No system of assessing academic performance can be perfect, but the one thing the coronavirus lockdowns proved is that exams are fairer than teacher-assessed grades.
That is why, although some students will be disappointed with their grades this week, there is a general acceptance that the return to externally marked exams was necessary.
Gavin Williamson, the former education secretary, made such a mess of lockdowns that exams were cancelled for two years running.
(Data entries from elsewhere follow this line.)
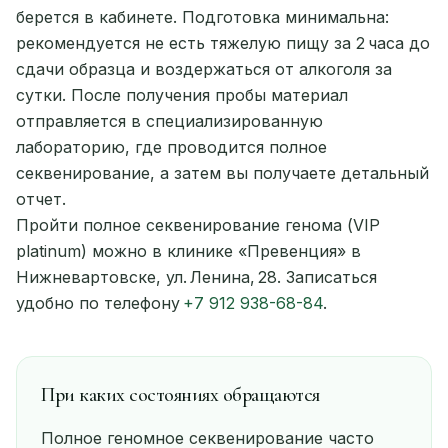
берется в кабинете. Подготовка минимальна:
рекомендуется не есть тяжелую пищу за 2 часа до
сдачи образца и воздержаться от алкоголя за
сутки. После получения пробы материал
отправляется в специализированную
лабораторию, где проводится полное
секвенирование, а затем вы получаете детальный
отчет.
Пройти полное секвенирование генома (VIP
platinum) можно в клинике «Превенция» в
Нижневартовске, ул. Ленина, 28. Записаться
удобно по телефону
+7 912 938-68-84
.
При каких состояниях обращаются
Полное геномное секвенирование часто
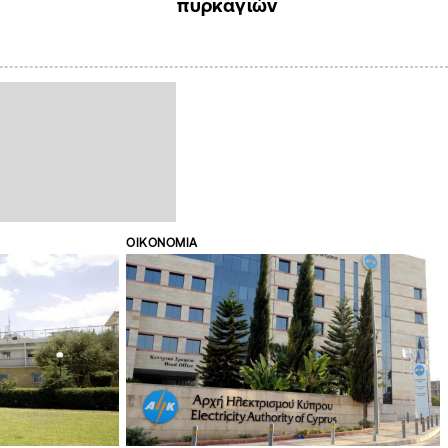
πυρκαγιών
ΟΙΚΟΝΟΜΙΑ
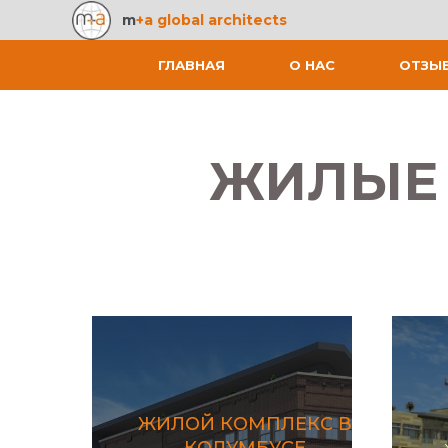
m
+a global architects
ГЛАВНАЯ
О НАС
ОТЗЫ
ЖИЛЫЕ 
ЖИЛОЙ КОМПЛЕКС В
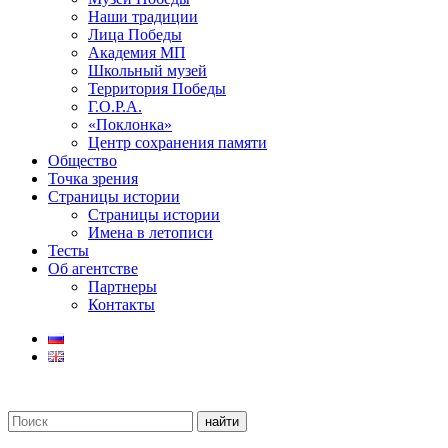
Наши традиции
Лица Победы
Академия МП
Школьный музей
Территория Победы
Г.О.Р.А.
«Поклонка»
Центр сохранения памяти
Общество
Точка зрения
Страницы истории
Страницы истории
Имена в летописи
Тесты
Об агентстве
Партнеры
Контакты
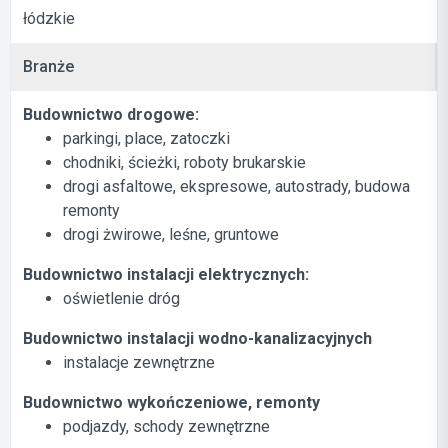
łódzkie
Branże
Budownictwo drogowe:
parkingi, place, zatoczki
chodniki, ścieżki, roboty brukarskie
drogi asfaltowe, ekspresowe, autostrady, budowa
remonty
drogi żwirowe, leśne, gruntowe
Budownictwo instalacji elektrycznych:
oświetlenie dróg
Budownictwo instalacji wodno-kanalizacyjnych
instalacje zewnętrzne
Budownictwo wykończeniowe, remonty
podjazdy, schody zewnętrzne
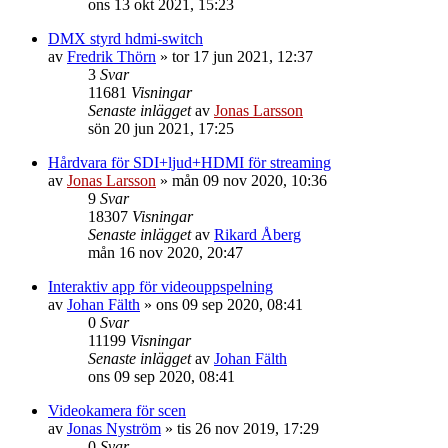
ons 13 okt 2021, 15:23
DMX styrd hdmi-switch
av
Fredrik Thörn
»
tor 17 jun 2021, 12:37
3
Svar
11681
Visningar
Senaste inlägget
av
Jonas Larsson
sön 20 jun 2021, 17:25
Hårdvara för SDI+ljud+HDMI för streaming
av
Jonas Larsson
»
mån 09 nov 2020, 10:36
9
Svar
18307
Visningar
Senaste inlägget
av
Rikard Åberg
mån 16 nov 2020, 20:47
Interaktiv app för videouppspelning
av
Johan Fälth
»
ons 09 sep 2020, 08:41
0
Svar
11199
Visningar
Senaste inlägget
av
Johan Fälth
ons 09 sep 2020, 08:41
Videokamera för scen
av
Jonas Nyström
»
tis 26 nov 2019, 17:29
0
Svar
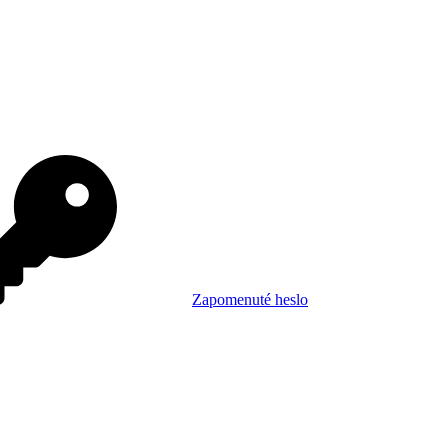
Zapomenuté heslo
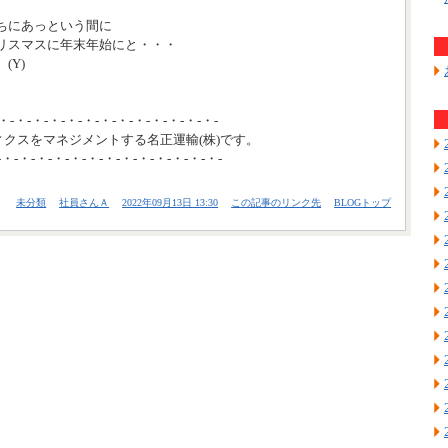
ちにあっという間に
リスマスに年末年始にと・・・
(Y)
・-・-・-・-・-・-・-・-・-・-・-・-・-
ィクスをマネジメントする名正運輸(株)です。
-・-・-・-・-・-・-・-・-・-・-・-・-・-
未分類
社員さんＡ
2022年09月13日 13:30
この記事のリンク先
BLOGトップ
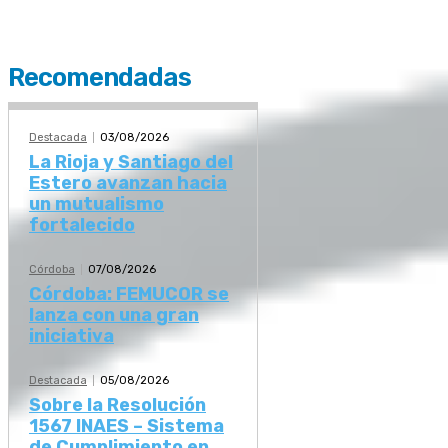
Recomendadas
Destacada
03/08/2026
La Rioja y Santiago del
Estero avanzan hacia
un mutualismo
fortalecido
Córdoba
07/08/2026
Córdoba: FEMUCOR se
lanza con una gran
iniciativa
Destacada
05/08/2026
Sobre la Resolución
1567 INAES – Sistema
de Cumplimiento en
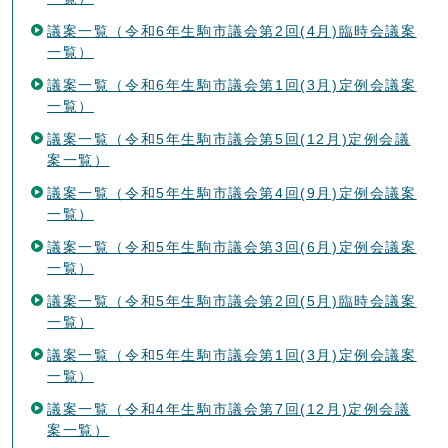
議案一覧（令和6年生駒市議会第2回(4月)臨時会議案
一覧）
議案一覧（令和6年生駒市議会第1回(3月)定例会議案
一覧）
議案一覧（令和5年生駒市議会第5回(12月)定例会議
案一覧）
議案一覧（令和5年生駒市議会第4回(9月)定例会議案
一覧）
議案一覧（令和5年生駒市議会第3回(6月)定例会議案
一覧）
議案一覧（令和5年生駒市議会第2回(5月)臨時会議案
一覧）
議案一覧（令和5年生駒市議会第1回(3月)定例会議案
一覧）
議案一覧（令和4年生駒市議会第7回(12月)定例会議
案一覧）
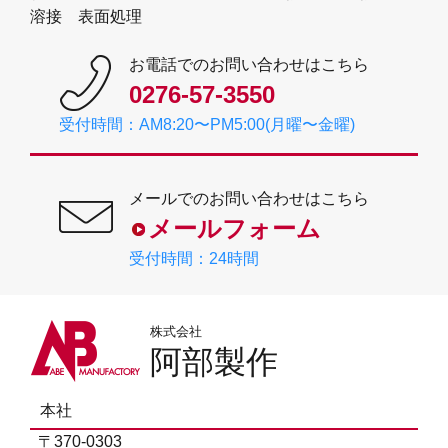
溶接 表面処理
お電話でのお問い合わせはこちら
0276-57-3550
受付時間：AM8:20〜PM5:00(月曜〜金曜)
メールでのお問い合わせはこちら
メールフォーム
受付時間：24時間
株式会社
阿部製作
本社
〒370-0303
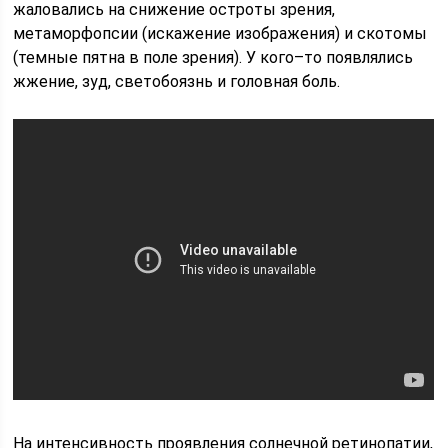
жаловались на снижение остроты зрения,
метаморфопсии (искажение изображения) и скотомы
(темные пятна в поле зрения). У кого–то появлялись
жжение, зуд, светобоязнь и головная боль.
На интенсивность проявления солнечной ретинопатии,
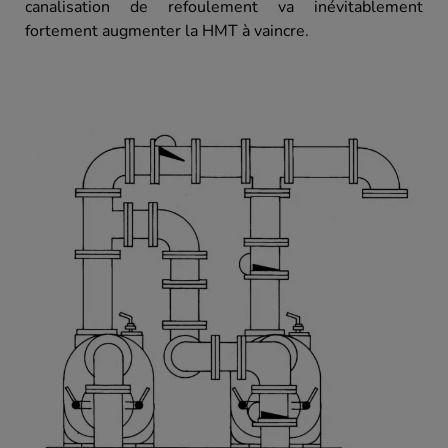
canalisation de refoulement va inévitablement
fortement augmenter la HMT à vaincre.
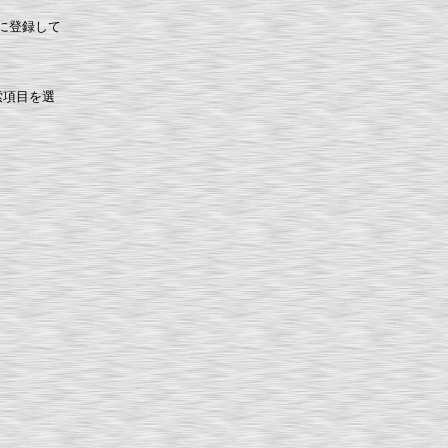
に登録して
索項目を選
。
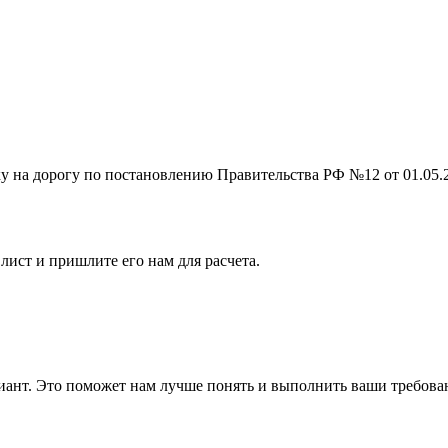
на дорогу по постановлению Правительства РФ №12 от 01.05.201
лист и пришлите его нам для расчета.
ант. Это поможет нам лучше понять и выполнить ваши требова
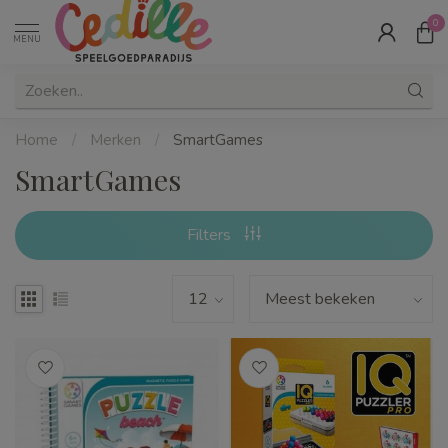
0
MENU
Home
/
Merken
/
SmartGames
SmartGames
Filters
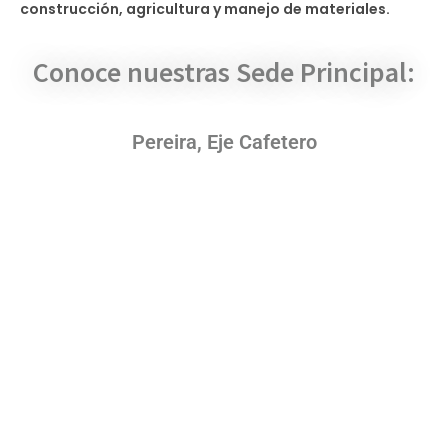
construcción, agricultura y manejo de materiales.
Conoce nuestras Sede Principal:
Pereira, Eje Cafetero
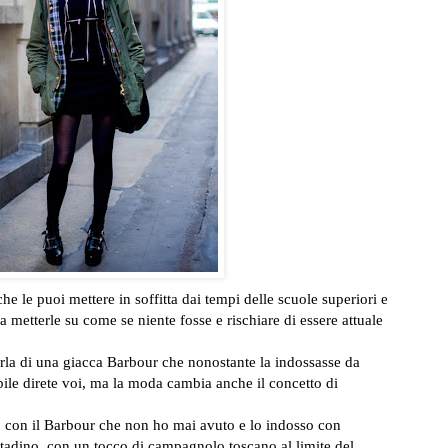
 che le puoi mettere in soffitta dai tempi delle scuole superiori e
a metterle su come se niente fosse e rischiare di essere attuale
la di una giacca Barbour che nonostante la indossasse da
bile direte voi, ma la moda cambia anche il concetto di
vo con il Barbour che non ho mai avuto e lo indosso con
ttadino, con un tocco di campagnolo toscano al limite del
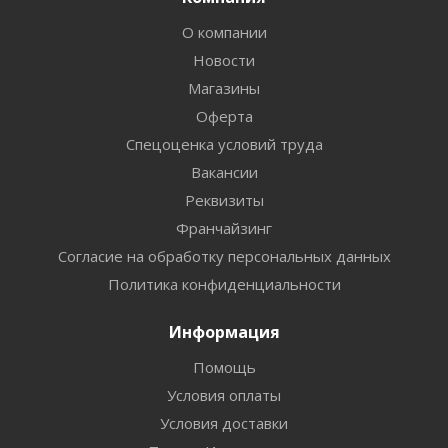
О компании
Новости
Магазины
Оферта
Спецоценка условий труда
Вакансии
Реквизиты
Франчайзинг
Согласие на обработку персональных данных
Политика конфиденциальности
Информация
Помощь
Условия оплаты
Условия доставки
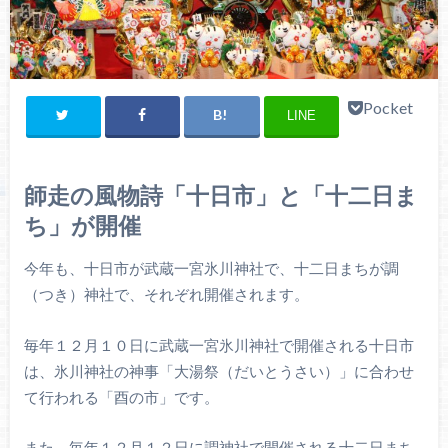
Pocket
LINE
師走の風物詩「十日市」と「十二日ま
ち」が開催
今年も、十日市が武蔵一宮氷川神社で、十二日まちが調
（つき）神社で、それぞれ開催されます。
毎年１２月１０日に武蔵一宮氷川神社で開催される十日市
は、氷川神社の神事「大湯祭（だいとうさい）」に合わせ
て行われる「酉の市」です。
また、毎年１２月１２日に調神社で開催される十二日まち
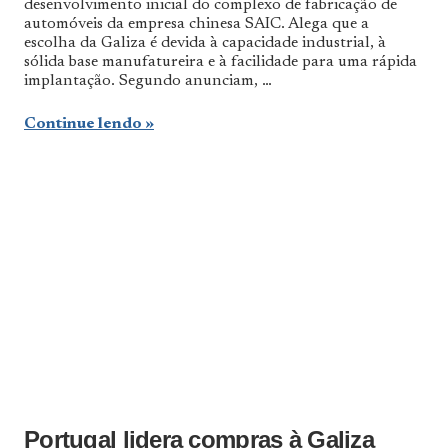
desenvolvimento inicial do complexo de fabricação de
automóveis da empresa chinesa SAIC. Alega que a
escolha da Galiza é devida à capacidade industrial, à
sólida base manufatureira e à facilidade para uma rápida
implantação. Segundo anunciam, …
Continue lendo
Portugal lidera compras à Galiza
There were arguments on both sides about whether those exams could have gone ahead, and The Independent’s view was that more could have been done to try to continue with them, but once they were cancelled there is no doubt that Mr Williamson mishandled the algorithm that was intended to keep grades comparable with previous years.
When that was abandoned, we ended up with the worst of all possible worlds: teacher-assessed grades, which put schools and colleges in an impossible position. As Sam Freedman, a former Department for Education official, put it, “the more rigorous they were, the more they harmed the life chances of their pupils, given that other centres would be more generous. It was a real-life prisoner’s dilemma at scale.”
The outcome was as predicted: grade inflation shot up, with private schools making the most of the flexibility afforded to them, and improving A-level results the most.
This year, the process has been partially reversed, with overall grades lower than last year’s, and private-school grades reduced the most. James Cleverly, the education secretary (for the moment), and Ofqual, the regulator, have taken the sensible decision to restore grades to their pre-pandemic levels over two years, so this week’s grades are roughly halfway between last year’s inflated assessments and the previous set of actual exams.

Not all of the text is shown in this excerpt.